**Problem to solve:** Apart from the pictures, which must be omitted, restate the data exactly.

(Dataset entries)
== Segment start ==
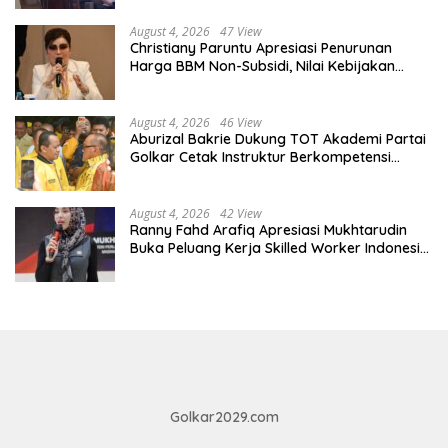
August 4, 2026
47 View
Christiany Paruntu Apresiasi Penurunan
Harga BBM Non-Subsidi, Nilai Kebijakan
ESDM Makin Adaptif
August 4, 2026
46 View
Aburizal Bakrie Dukung TOT Akademi Partai
Golkar Cetak Instruktur Berkompetensi
Tinggi
August 4, 2026
42 View
Ranny Fahd Arafiq Apresiasi Mukhtarudin
Buka Peluang Kerja Skilled Worker Indonesia
di Albania
Golkar2029.com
== Segment end ==
**Your solution:**
August 4, 2026
47 View
Christiany Paruntu Apresiasi Penurunan
Harga BBM Non-Subsidi, Nilai Kebijakan
ESDM Makin Adaptif
August 4, 2026
46 View
Aburizal Bakrie Dukung TOT Akademi Partai
Golkar Cetak Instruktur Berkompetensi
Tinggi
August 4, 2026
42 View
Ranny Fahd Arafiq Apresiasi Mukhtarudin
Buka Peluang Kerja Skilled Worker Indonesia
di Albania
Golkar2029.com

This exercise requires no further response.